▶ **Task to complete**
Return the records, each one exactly as written.

▶ **Information provided**
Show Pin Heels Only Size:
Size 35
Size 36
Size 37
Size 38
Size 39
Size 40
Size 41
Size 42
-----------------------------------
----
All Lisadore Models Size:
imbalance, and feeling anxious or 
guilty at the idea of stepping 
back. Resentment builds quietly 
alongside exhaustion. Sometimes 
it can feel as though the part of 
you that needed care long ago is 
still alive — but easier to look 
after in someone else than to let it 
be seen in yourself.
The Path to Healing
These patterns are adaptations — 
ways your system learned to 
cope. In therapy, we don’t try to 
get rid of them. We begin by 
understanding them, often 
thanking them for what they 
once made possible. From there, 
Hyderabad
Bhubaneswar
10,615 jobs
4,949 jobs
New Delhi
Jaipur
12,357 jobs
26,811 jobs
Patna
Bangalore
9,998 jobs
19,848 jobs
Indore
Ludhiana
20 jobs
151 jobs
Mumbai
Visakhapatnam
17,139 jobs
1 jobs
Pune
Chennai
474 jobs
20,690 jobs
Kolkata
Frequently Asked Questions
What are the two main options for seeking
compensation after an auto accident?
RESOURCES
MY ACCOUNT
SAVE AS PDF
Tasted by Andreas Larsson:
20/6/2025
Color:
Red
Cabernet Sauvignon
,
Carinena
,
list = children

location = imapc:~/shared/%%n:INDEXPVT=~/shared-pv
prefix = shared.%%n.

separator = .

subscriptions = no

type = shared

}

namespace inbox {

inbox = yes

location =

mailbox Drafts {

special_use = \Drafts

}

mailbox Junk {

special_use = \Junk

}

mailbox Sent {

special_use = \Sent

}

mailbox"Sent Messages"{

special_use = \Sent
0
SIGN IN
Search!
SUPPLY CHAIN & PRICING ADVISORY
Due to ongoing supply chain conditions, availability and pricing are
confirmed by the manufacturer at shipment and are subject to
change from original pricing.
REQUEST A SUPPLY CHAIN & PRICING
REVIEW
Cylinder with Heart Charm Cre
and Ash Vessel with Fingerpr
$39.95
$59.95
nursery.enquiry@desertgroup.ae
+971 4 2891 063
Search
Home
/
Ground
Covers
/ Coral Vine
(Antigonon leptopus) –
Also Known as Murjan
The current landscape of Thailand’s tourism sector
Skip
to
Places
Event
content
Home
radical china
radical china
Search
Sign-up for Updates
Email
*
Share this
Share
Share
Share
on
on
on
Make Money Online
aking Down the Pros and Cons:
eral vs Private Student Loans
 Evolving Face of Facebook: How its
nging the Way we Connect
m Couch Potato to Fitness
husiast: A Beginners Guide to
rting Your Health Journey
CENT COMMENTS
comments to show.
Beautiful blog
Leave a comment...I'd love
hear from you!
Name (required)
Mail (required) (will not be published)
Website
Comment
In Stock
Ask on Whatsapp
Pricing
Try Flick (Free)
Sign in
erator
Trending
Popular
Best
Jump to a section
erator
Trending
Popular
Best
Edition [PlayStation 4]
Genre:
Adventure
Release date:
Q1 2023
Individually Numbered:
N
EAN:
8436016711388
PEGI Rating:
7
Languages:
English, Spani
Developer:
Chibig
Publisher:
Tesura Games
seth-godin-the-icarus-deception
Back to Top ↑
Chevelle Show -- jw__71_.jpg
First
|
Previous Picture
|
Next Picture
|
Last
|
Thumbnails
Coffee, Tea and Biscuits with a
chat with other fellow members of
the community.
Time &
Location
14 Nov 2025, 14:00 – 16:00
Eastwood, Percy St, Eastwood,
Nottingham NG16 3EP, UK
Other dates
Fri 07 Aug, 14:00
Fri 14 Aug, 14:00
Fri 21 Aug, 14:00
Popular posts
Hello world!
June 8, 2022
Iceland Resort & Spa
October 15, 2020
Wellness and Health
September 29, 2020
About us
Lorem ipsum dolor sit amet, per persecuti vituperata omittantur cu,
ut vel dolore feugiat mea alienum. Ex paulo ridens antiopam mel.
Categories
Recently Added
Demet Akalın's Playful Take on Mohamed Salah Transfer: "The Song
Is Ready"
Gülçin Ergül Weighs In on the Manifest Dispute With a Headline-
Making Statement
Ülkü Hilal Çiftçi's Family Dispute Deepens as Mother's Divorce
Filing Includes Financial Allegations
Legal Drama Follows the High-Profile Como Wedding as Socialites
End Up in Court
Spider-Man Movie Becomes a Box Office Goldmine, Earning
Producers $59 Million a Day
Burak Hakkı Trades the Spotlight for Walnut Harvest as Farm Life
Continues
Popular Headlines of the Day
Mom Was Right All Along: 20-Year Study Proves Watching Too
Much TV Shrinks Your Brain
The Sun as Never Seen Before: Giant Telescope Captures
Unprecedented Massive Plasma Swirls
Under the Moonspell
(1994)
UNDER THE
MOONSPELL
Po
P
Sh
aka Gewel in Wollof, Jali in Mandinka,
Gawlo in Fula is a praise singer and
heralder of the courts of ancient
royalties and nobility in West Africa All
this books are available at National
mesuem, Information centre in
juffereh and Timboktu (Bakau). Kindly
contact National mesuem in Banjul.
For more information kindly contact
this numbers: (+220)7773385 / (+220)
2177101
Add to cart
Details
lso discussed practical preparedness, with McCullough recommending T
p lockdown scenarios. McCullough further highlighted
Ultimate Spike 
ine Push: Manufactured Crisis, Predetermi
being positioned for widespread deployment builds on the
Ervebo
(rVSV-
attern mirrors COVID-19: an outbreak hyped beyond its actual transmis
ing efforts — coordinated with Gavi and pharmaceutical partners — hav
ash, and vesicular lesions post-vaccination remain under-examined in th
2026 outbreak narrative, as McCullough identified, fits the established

▶ **Task output**
Show Pin Heels Only Size:
Size 35
Size 36
Size 37
Size 38
Size 39
Size 40
Size 41
Size 42
-----------------------------------
----
All Lisadore Models Size:
imbalance, and feeling anxious or 
guilty at the idea of stepping 
back. Resentment builds quietly 
alongside exhaustion. Sometimes 
it can feel as though the part of 
you that needed care long ago is 
still alive — but easier to look 
after in someone else than to let it 
be seen in yourself.
The Path to Healing
These patterns are adaptations — 
ways your system learned to 
cope. In therapy, we don’t try to 
get rid of them. We begin by 
understanding them, often 
thanking them for what they 
once made possible. From there, 
Hyderabad
Bhubaneswar
10,615 jobs
4,949 jobs
New Delhi
Jaipur
12,357 jobs
26,811 jobs
Patna
Bangalore
9,998 jobs
19,848 jobs
Indore
Ludhiana
20 jobs
151 jobs
Mumbai
Visakhapatnam
17,139 jobs
1 jobs
Pune
Chennai
474 jobs
20,690 jobs
Kolkata
Frequently Asked Questions
What are the two main options for seeking
compensation after an auto accident?
RESOURCES
MY ACCOUNT
SAVE AS PDF
Tasted by Andreas Larsson:
20/6/2025
Color:
Red
Cabernet Sauvignon
,
Carinena
,
list = children

location = imapc:~/shared/%%n:INDEXPVT=~/shared-pv
prefix = shared.%%n.

separator = .

subscriptions = no

type = shared

}

namespace inbox {

inbox = yes

location =

mailbox Drafts {

special_use = \Drafts

}

mailbox Junk {

special_use = \Junk

}

mailbox Sent {

special_use = \Sent

}

mailbox"Sent Messages"{

special_use = \Sent
0
SIGN IN
Search!
SUPPLY CHAIN & PRICING ADVISORY
Due to ongoing supply chain conditions, availability and pricing are
confirmed by the manufacturer at shipment and are subject to
change from original pricing.
REQUEST A SUPPLY CHAIN & PRICING
REVIEW
Cylinder with Heart Charm Cre
and Ash Vessel with Fingerpr
$39.95
$59.95
nursery.enquiry@desertgroup.ae
+971 4 2891 063
Search
Home
/
Ground
Covers
/ Coral Vine
(Antigonon leptopus) –
Also Known as Murjan
The current landscape of Thailand’s tourism sector
Skip
to
Places
Event
content
Home
radical china
radical china
Search
Sign-up for Updates
Email
*
Share this
Share
Share
Share
on
on
on
Make Money Online
aking Down the Pros and Cons:
eral vs Private Student Loans
 Evolving Face of Facebook: How its
nging the Way we Connect
m Couch Potato to Fitness
husiast: A Beginners Guide to
rting Your Health Journey
CENT COMMENTS
comments to show.
Beautiful blog
Leave a comment...I'd love
hear from you!
Name (required)
Mail (required) (will not be published)
Website
Comment
In Stock
Ask on Whatsapp
Pricing
Try Flick (Free)
Sign in
erator
Trending
Popular
Best
Jump to a section
erator
Trending
Popular
Best
Edition [PlayStation 4]
Genre:
Adventure
Release date:
Q1 2023
Individually Numbered:
N
EAN:
8436016711388
PEGI Rating:
7
Languages:
English, Spani
Developer:
Chibig
Publisher:
Tesura Games
seth-godin-the-icarus-deception
Back to Top ↑
Chevelle Show -- jw__71_.jpg
First
|
Previous Picture
|
Next Picture
|
Last
|
Thumbnails
Coffee, Tea and Biscuits with a
chat with other fellow members of
the community.
Time &
Location
14 Nov 2025, 14:00 – 16:00
Eastwood, Percy St, Eastwood,
Nottingham NG16 3EP, UK
Other dates
Fri 07 Aug, 14:00
Fri 14 Aug, 14:00
Fri 21 Aug, 14:00
Popular posts
Hello world!
June 8, 2022
Iceland Resort & Spa
October 15, 2020
Wellness and Health
September 29, 2020
About us
Lorem ipsum dolor sit amet, per persecuti vituperata omittantur cu,
ut vel dolore feugiat mea alienum. Ex paulo ridens antiopam mel.
Categories
Recently Added
Demet Akalın's Playful Take on Mohamed Salah Transfer: "The Song
Is Ready"
Gülçin Ergül Weighs In on the Manifest Dispute With a Headline-
Making Statement
Ülkü Hilal Çiftçi's Family Dispute Deepens as Mother's Divorce
Filing Includes Financial Allegations
Legal Drama Follows the High-Profile Como Wedding as Socialites
End Up in Court
Spider-Man Movie Becomes a Box Office Goldmine, Earning
Producers $59 Million a Day
Burak Hakkı Trades the Spotlight for Walnut Harvest as Farm Life
Continues
Popular Headlines of the Day
Mom Was Right All Along: 20-Year Study Proves Watching Too
Much TV Shrinks Your Brain
The Sun as Never Seen Before: Giant Telescope Captures
Unprecedented Massive Plasma Swirls
Under the Moonspell
(1994)
UNDER THE
MOONSPELL
Po
P
Sh
aka Gewel in Wollof, Jali in Mandinka,
Gawlo in Fula is a praise singer and
heralder of the courts of ancient
royalties and nobility in West Africa All
this books are available at National
mesuem, Information centre in
juffereh and Timboktu (Bakau). Kindly
contact National mesuem in Banjul.
For more information kindly contact
this numbers: (+220)7773385 / (+220)
2177101
Add to cart
Details
lso discussed practical preparedness, with McCullough recommending T
p lockdown scenarios. McCullough further highlighted
Ultimate Spike 
ine Push: Manufactured Crisis, Predetermi
being positioned for widespread deployment builds on the
Ervebo
(rVSV-
attern mirrors COVID-19: an outbreak hyped beyond its actual transmis
ing efforts — coordinated with Gavi and pharmaceutical partners — hav
ash, and vesicular lesions post-vaccination remain under-examined in th
2026 outbreak narrative, as McCullough identified, fits the established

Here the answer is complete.